September 5, 2008 -- Global Crossing, a provider of telecommunications services over a proprietary integrated global IP-based network, announced that it has become a member of the Metro Ethernet Forum (MEF), the global industry alliance comprising more than 150 organizations, including telecommunications service providers, cable operators, multi-service operators (MSOs), network equipment and test vendors, software manufacturers, semiconductors vendors and testing organizations.
The MEF's stated mission is to accelerate the worldwide adoption of Carrier-class Ethernet networks and services by developing technical specifications and implementation agreements to promote interoperability and deployment of Carrier Ethernet worldwide. IDC predicts the market for U.S. Carrier Ethernet services will grow to $6 billion in 2012 with a compound annual growth rate (CAGR) of 36 percent from 2007 to 2012.
"By actively participating in the decision-making processes of the MEF, Global Crossing can influence the implementation of emerging standards and promote alignment with the company's suite of Ethernet Services, both existing and new," comments Gary Breauninger, Global Crossing's chief marketing officer. "By working to build consensus among service providers, equipment vendors and end customers, we can facilitate the delivery of Ethernet services and further the exciting evolution of Carrier Ethernet-based core, metro and access networks."
"We are pleased to have Global Crossing join the MEF membership ranks," remarks Nan Chen, MEF president. "Critical to the MEF's success to date has been the outstanding participation from our growing stable of global service provider members. We look forward to substantial contributions from the Global Crossing team as we continue to embark on important initiatives that enable the growth of Carrier Ethernet globally."
Global Crossing's current Ethernet services include: Global Crossing Ethersphere for point-to-multipoint and multipoint-to-multipoint applications; Global Crossing Etherline for point-to-point applications; and Global Crossing EtherWave(sm) for point-to-point connectivity over a fiber-optic network using dense wavelength division multiplexing (DWDM) at 10 Gbps. Global Crossing also offers Ethernet Access Services for seamless end-to-end Ethernet connectivity. Other services are in development, says the provider.

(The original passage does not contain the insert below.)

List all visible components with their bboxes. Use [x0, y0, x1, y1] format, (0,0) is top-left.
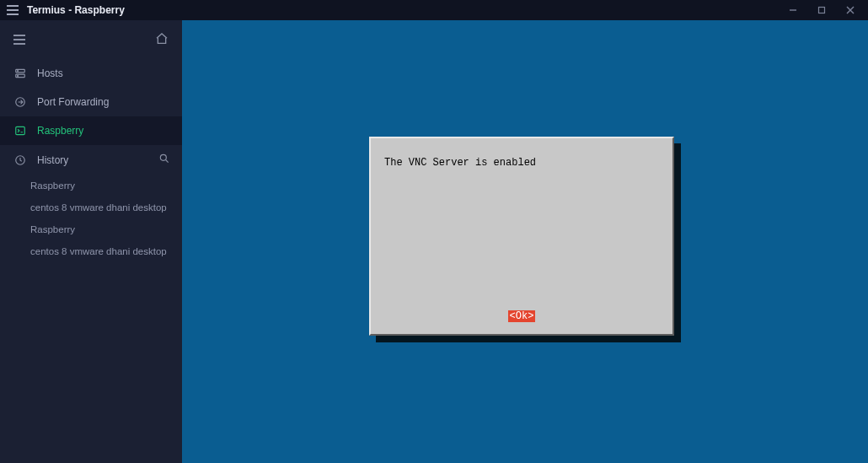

"The U.S. market for Carrier Ethernet services is growing dramatically," concludes Boyd Chastant, research director for Advanced Network Services at IDC. "Ethernet is increasingly used by customers to connect new sites and support new applications and initiatives. Ethernet is displacing legacy services such as private line, frame relay and ATM. As an access solution, it is also enabling VPN and DIA services."